TASK ITEM: Out of the material that follows, write out exactly the lines from the line with "Plan du site" to the line with "Conditions générales d’utilisation", both ends included, and no others.

THE INPUT:
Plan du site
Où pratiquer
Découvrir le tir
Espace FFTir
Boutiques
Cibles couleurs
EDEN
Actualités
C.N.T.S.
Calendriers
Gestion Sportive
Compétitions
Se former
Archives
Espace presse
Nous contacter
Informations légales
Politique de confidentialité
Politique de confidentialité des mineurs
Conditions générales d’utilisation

==

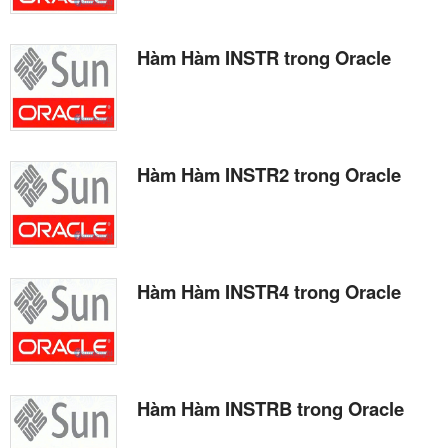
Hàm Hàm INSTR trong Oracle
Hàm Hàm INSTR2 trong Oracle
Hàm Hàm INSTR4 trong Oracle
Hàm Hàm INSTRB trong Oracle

==

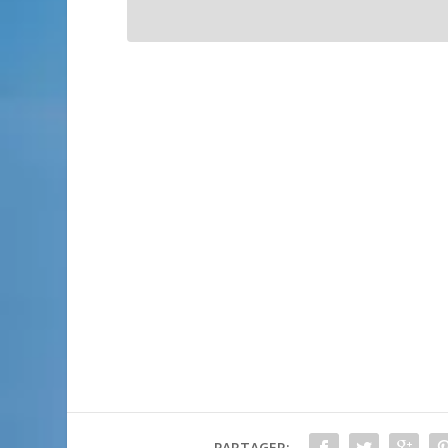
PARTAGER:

ANSWER TO THIS TASK:
Plan du site
Où pratiquer
Découvrir le tir
Espace FFTir
Boutiques
Cibles couleurs
EDEN
Actualités
C.N.T.S.
Calendriers
Gestion Sportive
Compétitions
Se former
Archives
Espace presse
Nous contacter
Informations légales
Politique de confidentialité
Politique de confidentialité des mineurs
Conditions générales d’utilisation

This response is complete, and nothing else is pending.